= Beginning of Section =
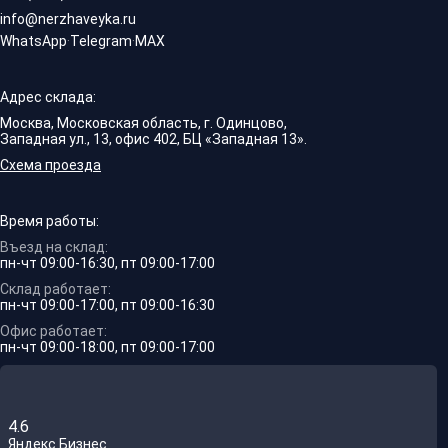
info@nerzhaveyka.ru
WhatsApp
·
Telegram
·
MAX
Адрес склада:
Москва, Московская область, г. Одинцово,
Западная ул., 13, офис 402, БЦ «Западная 13».
Схема проезда
Время работы:
Въезд на склад:
пн-чт 09:00-16:30, пт 09:00-17:00
Склад работает:
пн-чт 09:00-17:00, пт 09:00-16:30
Офис работает:
пн-чт 09:00-18:00, пт 09:00-17:00
4.6
Яндекс.Бизнес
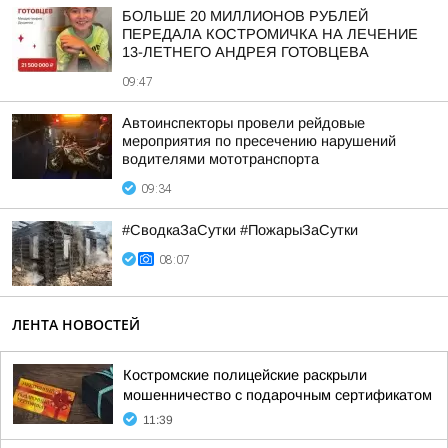
БОЛЬШЕ 20 МИЛЛИОНОВ РУБЛЕЙ
ПЕРЕДАЛА КОСТРОМИЧКА НА ЛЕЧЕНИЕ
13-ЛЕТНЕГО АНДРЕЯ ГОТОВЦЕВА
09:47
Автоинспекторы провели рейдовые
мероприятия по пресечению нарушений
водителями мототранспорта
09:34
#СводкаЗаСутки #ПожарыЗаСутки
08:07
ЛЕНТА НОВОСТЕЙ
Костромские полицейские раскрыли
мошенничество с подарочным сертификатом
11:39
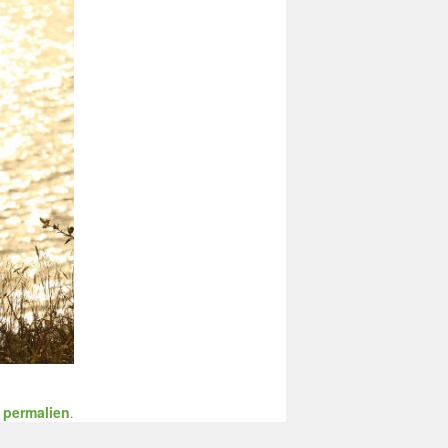
permalien
n
.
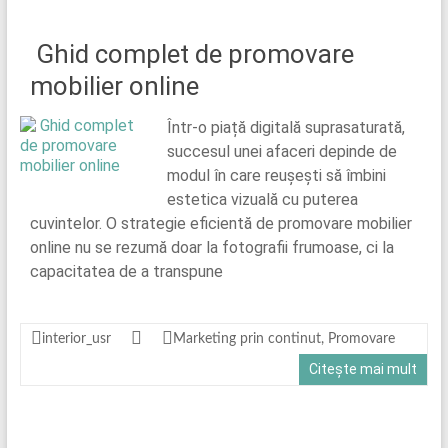
Ghid complet de promovare
mobilier online
Într-o piață digitală suprasaturată,
succesul unei afaceri depinde de
modul în care reușești să îmbini
estetica vizuală cu puterea
cuvintelor. O strategie eficientă de promovare mobilier
online nu se rezumă doar la fotografii frumoase, ci la
capacitatea de a transpune
interior_usr
Marketing prin continut
,
Promovare
Citește mai mult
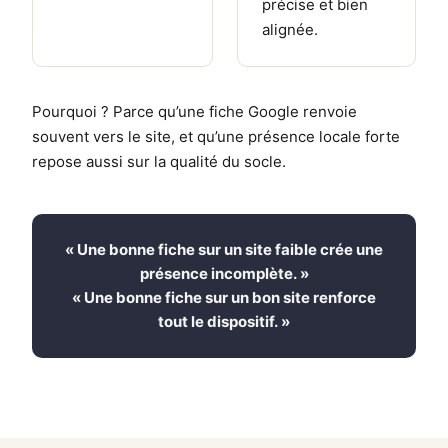
précise et bien
alignée.
Pourquoi ? Parce qu’une fiche Google renvoie
souvent vers le site, et qu’une présence locale forte
repose aussi sur la qualité du socle.
« Une bonne fiche sur un site faible crée une
présence incomplète. »
« Une bonne fiche sur un bon site renforce
tout le dispositif. »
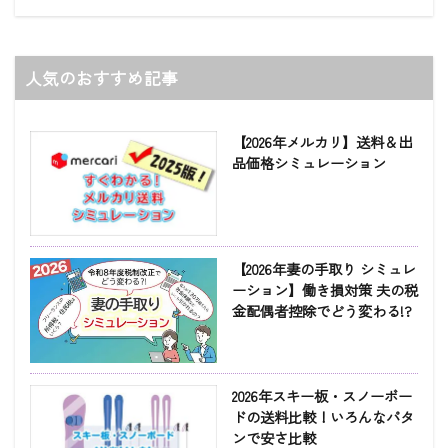
人気のおすすめ記事
【2026年メルカリ】送料＆出
品価格シミュレーション
【2026年妻の手取り シミュレ
ーション】働き損対策 夫の税
金配偶者控除でどう変わる!?
2026年スキー板・スノーボー
ドの送料比較！いろんなパタ
ンで安さ比較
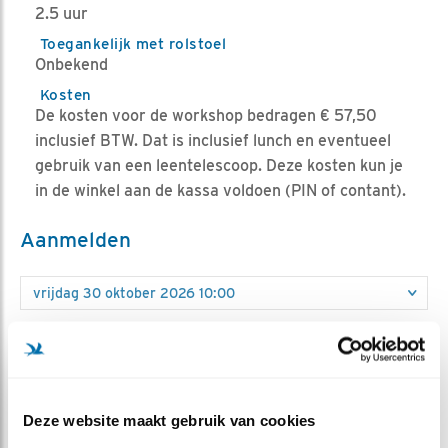
2.5 uur
Toegankelijk met rolstoel
Onbekend
Kosten
De kosten voor de workshop bedragen € 57,50
inclusief BTW. Dat is inclusief lunch en eventueel
gebruik van een leentelescoop. Deze kosten kun je
in de winkel aan de kassa voldoen (PIN of contant).
Aanmelden
Nog 10 plaatsen beschikbaar
Aantal personen
Deze website maakt gebruik van cookies
Uw gegevens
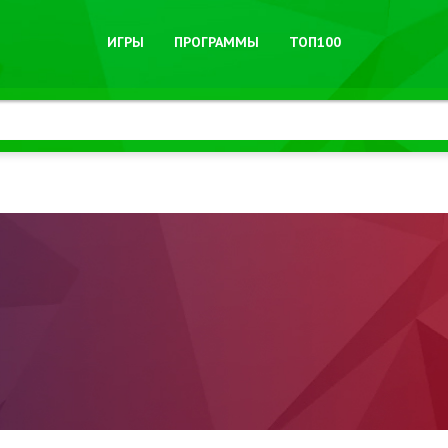
ИГРЫ
ПРОГРАММЫ
ТОП100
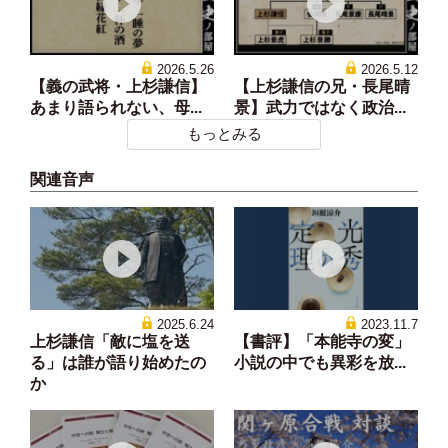
2026.5.26
2026.5.12
【義の武将・上杉謙信】
【上杉謙信の兄・長尾晴
あまり語られない、母...
景】武力ではなく政治...
もっとみる
関連音声
2025.6.24
2023.11.7
上杉謙信「敵に塩を送
【書評】「本能寺の変」
る」は誰が語り始めたの
小説の中でも異彩を放...
か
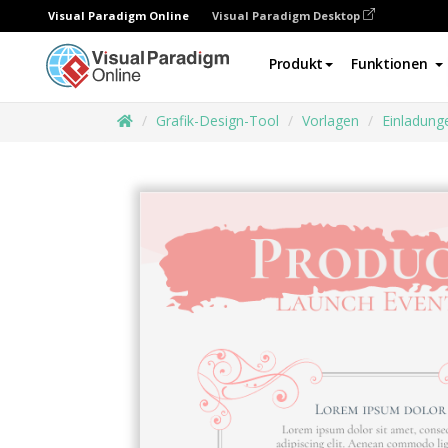
Visual Paradigm Online
Visual Paradigm Desktop
Produkt
Funktionen
Grafik-Design-Tool
Vorlagen
Einladung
= End of Section =
Your answer must be an exact transcription of the records above, minus the pictures.

info@nerzhaveyka.ru
WhatsApp
·
Telegram
·
MAX
Адрес склада:
Москва, Московская область, г. Одинцово,
Западная ул., 13, офис 402, БЦ «Западная 13».
Схема проезда
Время работы:
Въезд на склад:
пн-чт 09:00-16:30, пт 09:00-17:00
Склад работает:
пн-чт 09:00-17:00, пт 09:00-16:30
Офис работает:
пн-чт 09:00-18:00, пт 09:00-17:00
4.6
Яндекс.Бизнес
БОЛЬШЕ 20 МИЛЛИОНОВ РУБЛЕЙ
ПЕРЕДАЛА КОСТРОМИЧКА НА ЛЕЧЕНИЕ
13-ЛЕТНЕГО АНДРЕЯ ГОТОВЦЕВА
09:47
Автоинспекторы провели рейдовые
мероприятия по пресечению нарушений
водителями мототранспорта
09:34
#СводкаЗаСутки #ПожарыЗаСутки
08:07
ЛЕНТА НОВОСТЕЙ
Костромские полицейские раскрыли
мошенничество с подарочным сертификатом
11:39
permalien
n
.
Ghid complet de promovare
mobilier online
Într-o piață digitală suprasaturată,
succesul unei afaceri depinde de
modul în care reușești să îmbini
estetica vizuală cu puterea
cuvintelor. O strategie eficientă de promovare mobilier
online nu se rezumă doar la fotografii frumoase, ci la
capacitatea de a transpune
interior_usr
Marketing prin continut
,
Promovare
Citește mai mult
précise et bien
alignée.
Pourquoi ? Parce qu’une fiche Google renvoie
souvent vers le site, et qu’une présence locale forte
repose aussi sur la qualité du socle.
« Une bonne fiche sur un site faible crée une
présence incomplète. »
« Une bonne fiche sur un bon site renforce
tout le dispositif. »
人気のおすすめ記事
【2026年メルカリ】送料＆出
品価格シミュレーション
【2026年妻の手取り シミュレ
ーション】働き損対策 夫の税
金配偶者控除でどう変わる!?
2026年スキー板・スノーボー
ドの送料比較！いろんなパタ
ンで安さ比較
2.5 uur
Toegankelijk met rolstoel
Onbekend
Kosten
De kosten voor de workshop bedragen € 57,50
inclusief BTW. Dat is inclusief lunch en eventueel
gebruik van een leentelescoop. Deze kosten kun je
in de winkel aan de kassa voldoen (PIN of contant).
Aanmelden
Nog 10 plaatsen beschikbaar
Aantal personen
Deze website maakt gebruik van cookies
Uw gegevens
ИГРЫ
ПРОГРАММЫ
ТОП100
2026.5.26
2026.5.12
【義の武将・上杉謙信】
【上杉謙信の兄・長尾晴
あまり語られない、母...
景】武力ではなく政治...
もっとみる
関連音声
2025.6.24
2023.11.7
上杉謙信「敵に塩を送
【書評】「本能寺の変」
る」は誰が語り始めたの
小説の中でも異彩を放...
か
Visual Paradigm Online
Visual Paradigm Desktop
Produkt
Funktionen
Grafik-Design-Tool
Vorlagen
Einladung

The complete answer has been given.